ITC Faculty Geo-Information Science and Earth Observation, University of Twente, Enschede, the Netherlands.
Department of Mathematics, University Jaume I, Castellón, Spain.
Stat Methods Med Res. 2024 Sep;33(9):1637-1659. doi: 10.1177/09622802241268488. Epub 2024 Aug 14.
Multivariate disease mapping is important for public health research, as it provides insights into spatial patterns of health outcomes. Geostatistical methods that are widely used for mapping spatially correlated health data encounter challenges when dealing with spatial count data. These include heterogeneity, zero-inflated distributions and unreliable estimation, and lead to difficulties when estimating spatial dependence and poor predictions. Variability in population sizes further complicates risk estimation from the counts. This study introduces multivariate Poisson cokriging for predicting and filtering out disease risk. Pairwise correlations between the target variable and multiple ancillary variables are included. By means of a simulation experiment and an application to human immunodeficiency virus incidence and sexually transmitted diseases data in Pennsylvania, we demonstrate accurate disease risk estimation that captures fine-scale variation. This method is compared with ordinary Poisson kriging in prediction and smoothing. Results of the simulation study show a reduction in the mean square prediction error when utilizing auxiliary correlated variables, with mean square prediction error values decreasing by up to 50%. This gain is further evident in the real data analysis, where Poisson cokriging yields a 74% drop in mean square prediction error relative to Poisson kriging, underscoring the value of incorporating secondary information. The findings of this work stress on the potential of Poisson cokriging in disease mapping and surveillance, offering richer risk predictions, better representation of spatial interdependencies, and identification of high-risk and low-risk areas.

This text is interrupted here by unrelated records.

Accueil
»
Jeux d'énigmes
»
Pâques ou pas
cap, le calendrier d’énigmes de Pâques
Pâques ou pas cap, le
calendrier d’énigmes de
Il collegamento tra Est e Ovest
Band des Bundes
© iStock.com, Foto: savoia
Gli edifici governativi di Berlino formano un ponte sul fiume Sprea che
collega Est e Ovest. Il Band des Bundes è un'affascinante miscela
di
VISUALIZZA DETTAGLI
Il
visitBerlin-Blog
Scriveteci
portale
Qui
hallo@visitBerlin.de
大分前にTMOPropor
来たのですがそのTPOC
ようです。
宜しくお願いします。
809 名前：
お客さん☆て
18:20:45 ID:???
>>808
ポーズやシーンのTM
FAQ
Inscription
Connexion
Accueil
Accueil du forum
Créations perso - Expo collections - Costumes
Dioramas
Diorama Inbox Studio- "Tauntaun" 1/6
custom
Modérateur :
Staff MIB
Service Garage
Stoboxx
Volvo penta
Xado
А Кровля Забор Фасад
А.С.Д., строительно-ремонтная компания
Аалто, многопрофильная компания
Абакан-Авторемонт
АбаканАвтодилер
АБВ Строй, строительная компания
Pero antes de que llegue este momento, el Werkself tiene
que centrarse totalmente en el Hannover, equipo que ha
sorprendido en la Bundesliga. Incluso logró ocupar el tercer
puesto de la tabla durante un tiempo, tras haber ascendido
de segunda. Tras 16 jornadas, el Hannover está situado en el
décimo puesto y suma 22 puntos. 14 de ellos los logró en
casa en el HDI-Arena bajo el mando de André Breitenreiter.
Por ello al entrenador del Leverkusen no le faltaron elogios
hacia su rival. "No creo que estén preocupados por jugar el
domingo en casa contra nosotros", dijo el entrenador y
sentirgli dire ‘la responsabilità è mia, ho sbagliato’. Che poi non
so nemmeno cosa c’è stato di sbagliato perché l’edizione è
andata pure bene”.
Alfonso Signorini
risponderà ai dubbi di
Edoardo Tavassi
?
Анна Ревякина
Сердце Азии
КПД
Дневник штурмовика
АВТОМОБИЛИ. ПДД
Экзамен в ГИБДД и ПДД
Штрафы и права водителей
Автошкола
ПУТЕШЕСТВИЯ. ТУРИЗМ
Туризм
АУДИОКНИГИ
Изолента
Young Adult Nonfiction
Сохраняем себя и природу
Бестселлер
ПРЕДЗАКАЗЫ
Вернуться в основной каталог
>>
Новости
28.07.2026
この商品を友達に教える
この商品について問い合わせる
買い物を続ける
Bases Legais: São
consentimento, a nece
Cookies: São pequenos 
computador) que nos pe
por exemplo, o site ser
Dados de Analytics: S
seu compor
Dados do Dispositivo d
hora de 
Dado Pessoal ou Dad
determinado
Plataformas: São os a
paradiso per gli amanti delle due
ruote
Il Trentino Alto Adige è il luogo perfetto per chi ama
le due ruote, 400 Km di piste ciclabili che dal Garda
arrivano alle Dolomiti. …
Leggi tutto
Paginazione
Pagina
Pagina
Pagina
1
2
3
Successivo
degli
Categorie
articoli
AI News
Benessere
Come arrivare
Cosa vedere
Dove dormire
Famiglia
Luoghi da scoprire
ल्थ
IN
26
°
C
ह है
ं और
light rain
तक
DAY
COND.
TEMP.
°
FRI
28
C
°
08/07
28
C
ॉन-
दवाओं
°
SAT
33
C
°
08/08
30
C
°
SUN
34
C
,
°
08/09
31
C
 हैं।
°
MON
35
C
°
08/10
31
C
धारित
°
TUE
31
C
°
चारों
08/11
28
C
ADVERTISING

多变量疾病制图对于公共卫生研究很重要,因为它可以深入了解健康结果的空间模式。用于绘制空间相关健康数据的地质统计方法在处理空间计数数据时会遇到挑战。这些挑战包括异质性、零膨胀分布和不可靠的估计,从而导致在估计空间依赖性和进行不良预测时出现困难。人口规模的变化进一步使从计数中估计风险变得复杂。本研究引入了多元泊松协克里金法来预测和过滤疾病风险。纳入了目标变量与多个辅助变量之间的成对相关性。通过模拟实验和宾夕法尼亚州人类免疫缺陷病毒发病率和性传播疾病数据的应用,我们展示了精确的疾病风险估计,能够捕捉到细微的变化。该方法与普通泊松克里金法在预测和平滑方面进行了比较。模拟研究的结果表明,利用辅助相关变量可以减少均方预测误差,均方预测误差值最多可降低 50%。在真实数据分析中,这种增益更为明显,泊松协克里金法相对于泊松克里金法可使均方预测误差降低 74%,这进一步凸显了纳入次要信息的价值。这项工作的结果强调了泊松协克里金在疾病制图和监测中的潜力,提供了更丰富的风险预测、更好地表示空间相互依存关系以及识别高风险和低风险区域。